ホルムズ海峡の通航混乱が続く中、アジアの石油元売り各社は中東産原油の代替として米国産原油の確保を急いでいる。トレーダー情報をもとにした報道では、日本企業が先行し、韓国やシンガポール勢も購入に動いた。5月にアジア向けへ積み込まれる米メキシコ湾岸産原油は、少なくとも6000万バレルが買われ、3年ぶりの高水準になったと伝えられている。
ただ、足元で深刻化しているのは原油そのものの不足より、運ぶ船の不足だ。米エネルギー情報局(EIA)が2026年4月15日に公表した週次統計では、4月10日時点の米国原油輸出は日量約520万バレルだった。単週ベースでは高水準だが、需要急増に対して輸送手段が追いついていない。
焦点は「原油不足」ではなく「船腹不足」
米国湾岸からアジアへ原油を運ぶ主力は、1隻で200万バレル前後を積めるVLCC(超大型原油タンカー)だ。市場報道によると、今後2週間でチャーター可能なVLCCが見当たらないとの見方も出ている。通常なら一定数ある空き船が薄くなり、米国湾岸の船腹需給は急速に締まっている。

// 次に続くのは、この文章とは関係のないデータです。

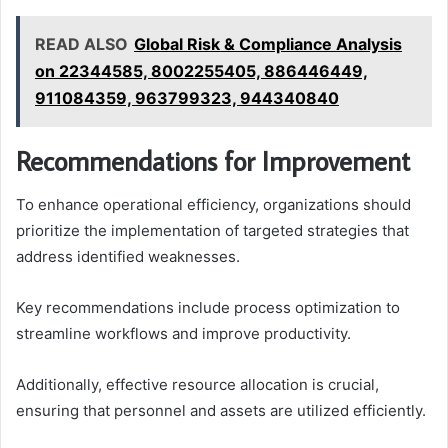
READ ALSO
Global Risk & Compliance Analysis
on 22344585, 8002255405, 886446449,
911084359, 963799323, 944340840
Recommendations for Improvement
To enhance operational efficiency, organizations should
prioritize the implementation of targeted strategies that
address identified weaknesses.
Key recommendations include process optimization to
streamline workflows and improve productivity.
Additionally, effective resource allocation is crucial,
ensuring that personnel and assets are utilized efficiently.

背景にあるのは輸送距離の長さだ。中東からアジアへの通常ルートが使いにくくなると、買い手は米国やブラジル、西アフリカなどへ調達先を広げる。ただ、米国湾岸からアジアへの航海は長く、同じ隻数でも船の回転率が落ちる。原油は確保できても、船が戻らず次の輸送に回せないという現象が起きやすい。
なぜ米国産原油に買いが集まるのか
ホルムズ海峡はオマーンとイランの間にある海上要衝で、最狭部は約21マイルしかない。EIAによると、平時には世界の石油・石油製品供給の約2割がこの海峡を通る。日本、韓国、中国、インドなどアジアの主要輸入国にとって、ここが不安定になることは調達コストと調達期間の両方を押し上げる。

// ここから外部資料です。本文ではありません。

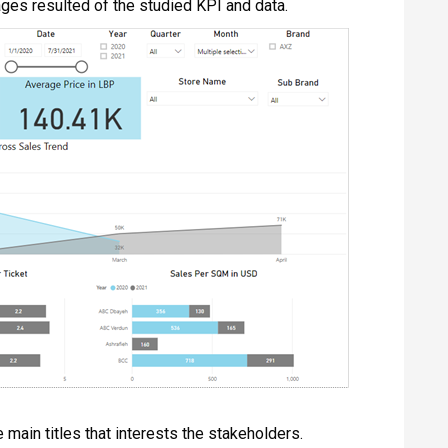
ages resulted of the studied KPI and data.
main titles that interests the stakeholders.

その点、米国はシェール増産を背景に輸出余力を持ち、メキシコ湾岸には積み出しインフラも整っている。今回の買い付け増加も、日本だけの特殊な動きというより、アジア全体で非中東の調達先を増やす流れの一部とみたほうが自然だ。
「全面停止」よりも厄介な高リスク化
もっとも、現状を単純に「原油が全く通れない状態」とみるのは正確ではない。一部のタンカー航行は報じられており、市場が直面しているのは全面停止というより、通航量の急減と保険・安全保障リスクの急上昇だ。船が通れるかどうかの判断が難しくなるだけでも、買い手は代替調達を急ぎ、船主や保険会社は慎重になる。

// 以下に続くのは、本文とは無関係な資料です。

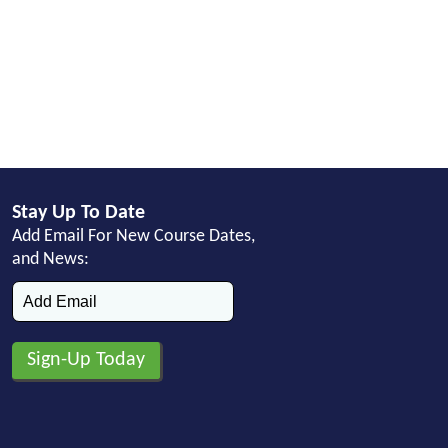
Stay Up To Date
Add Email For New Course Dates,
and News:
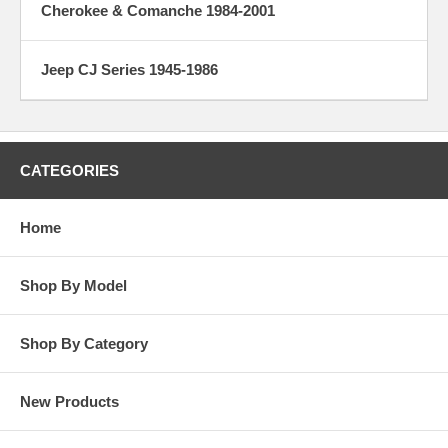
Cherokee & Comanche 1984-2001
Jeep CJ Series 1945-1986
CATEGORIES
Home
Shop By Model
Shop By Category
New Products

その結果、中東産原油の不足感だけでなく、輸送の不確実性そのものが価格に上乗せされる。調達担当者にとって重要なのは「いくらで買えるか」だけではなく、「予定どおり届くかどうか」に変わりつつある。
次に効いてくるのは運賃と保険料
VLCCの逼迫が続けば、チャーター運賃や戦争保険料は上がりやすい。輸送コストの上昇は、原油価格そのものとは別の形で精製会社の負担を重くする。日本のように中東依存度が高い国では、原油価格、輸送費、保険料、到着遅延が同時に効いてくる可能性がある。
エネルギー市場は価格だけを見ていると実態を見誤りやすい。今回の局面が示しているのは、供給量が残っていても、船腹と航路の確保が難しければ調達は簡単に細るという事実だ。産油国の動向だけでなく、海上輸送の詰まり具合まで含めて見なければ、次のリスクは読みにくい。